(SOURCE MATERIAL Opens)
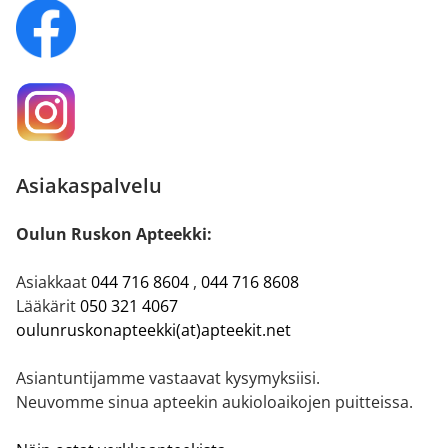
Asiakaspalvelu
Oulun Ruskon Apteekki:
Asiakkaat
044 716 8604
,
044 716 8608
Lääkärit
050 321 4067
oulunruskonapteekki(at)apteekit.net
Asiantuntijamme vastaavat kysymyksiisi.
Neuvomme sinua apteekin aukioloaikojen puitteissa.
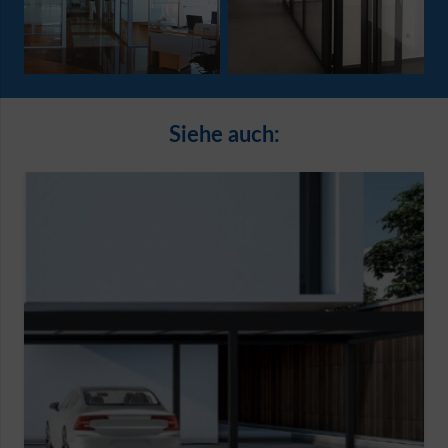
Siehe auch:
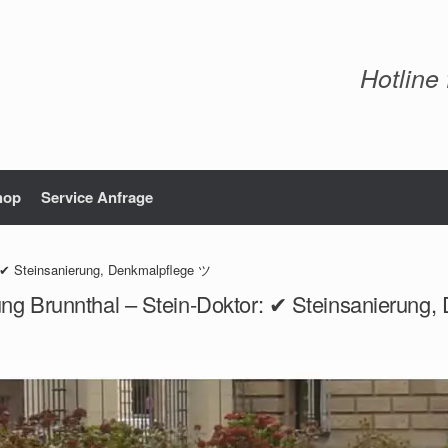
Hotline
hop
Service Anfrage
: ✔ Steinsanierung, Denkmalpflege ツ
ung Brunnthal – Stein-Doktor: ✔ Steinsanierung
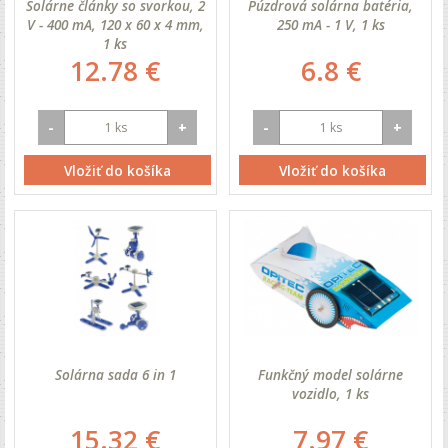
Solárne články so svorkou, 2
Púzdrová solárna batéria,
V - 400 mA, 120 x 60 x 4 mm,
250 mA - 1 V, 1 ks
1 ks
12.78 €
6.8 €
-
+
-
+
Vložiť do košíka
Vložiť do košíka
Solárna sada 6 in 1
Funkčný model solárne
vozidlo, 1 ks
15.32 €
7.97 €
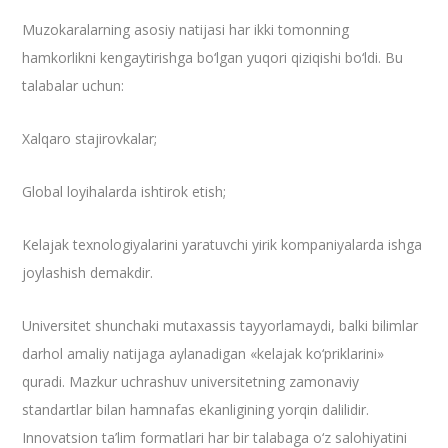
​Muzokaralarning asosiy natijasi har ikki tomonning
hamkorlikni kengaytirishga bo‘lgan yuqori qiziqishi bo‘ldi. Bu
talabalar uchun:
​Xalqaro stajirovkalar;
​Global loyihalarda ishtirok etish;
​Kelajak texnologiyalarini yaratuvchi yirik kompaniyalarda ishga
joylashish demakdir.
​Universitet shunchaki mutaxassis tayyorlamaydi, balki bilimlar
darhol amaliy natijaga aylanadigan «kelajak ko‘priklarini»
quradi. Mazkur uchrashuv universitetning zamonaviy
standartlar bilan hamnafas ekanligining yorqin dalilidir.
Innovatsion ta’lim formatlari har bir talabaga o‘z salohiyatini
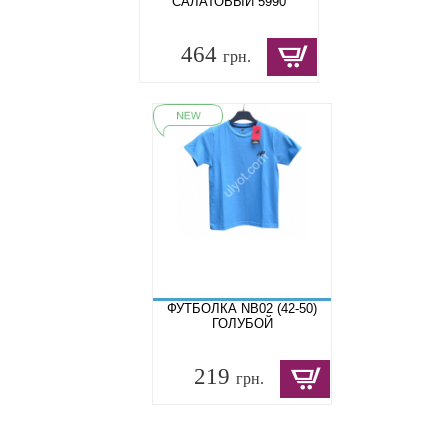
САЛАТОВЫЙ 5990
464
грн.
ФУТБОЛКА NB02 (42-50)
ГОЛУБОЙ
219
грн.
(SOURCE MATERIAL Closes)
### WHAT TO DO
In the answer, give only the lines from the one containing "Innovatsion ta’lim formatlari" through the end of the records above, each reproduced exactly. Include no pictures.

### WORKED SOLUTION
Innovatsion ta’lim formatlari har bir talabaga o‘z salohiyatini
САЛАТОВЫЙ 5990
464
грн.
ФУТБОЛКА NB02 (42-50)
ГОЛУБОЙ
219
грн.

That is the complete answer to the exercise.